What to work on:
Could you copy the records below exactly, keeping none of the images?
Task inputs Start Marker
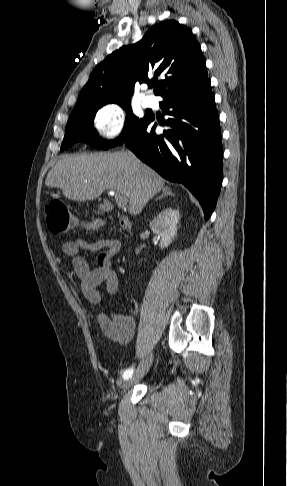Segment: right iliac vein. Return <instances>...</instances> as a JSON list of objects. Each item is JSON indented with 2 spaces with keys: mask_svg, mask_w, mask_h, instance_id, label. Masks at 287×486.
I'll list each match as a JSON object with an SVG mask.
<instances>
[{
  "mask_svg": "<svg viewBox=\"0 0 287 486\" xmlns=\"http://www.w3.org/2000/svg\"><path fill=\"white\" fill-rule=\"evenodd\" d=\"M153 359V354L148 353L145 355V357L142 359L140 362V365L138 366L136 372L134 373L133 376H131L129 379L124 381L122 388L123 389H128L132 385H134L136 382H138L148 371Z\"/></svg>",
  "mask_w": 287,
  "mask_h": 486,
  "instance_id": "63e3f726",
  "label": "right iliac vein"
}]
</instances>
Task inputs End Marker
Exercise answer:
Segment: right iliac vein. Return <instances>...</instances> as a JSON list of objects. Each item is JSON indented with 2 spaces with keys: mask_svg, mask_w, mask_h, instance_id, label. Masks at 287×486.
I'll list each match as a JSON object with an SVG mask.
<instances>
[{
  "mask_svg": "<svg viewBox=\"0 0 287 486\" xmlns=\"http://www.w3.org/2000/svg\"><path fill=\"white\" fill-rule=\"evenodd\" d=\"M153 359V354L148 353L145 355V357L142 359L140 362V365L138 366L136 372L134 373L133 376H131L129 379L124 381L122 388L123 389H128L132 385H134L136 382H138L148 371Z\"/></svg>",
  "mask_w": 287,
  "mask_h": 486,
  "instance_id": "63e3f726",
  "label": "right iliac vein"
}]
</instances>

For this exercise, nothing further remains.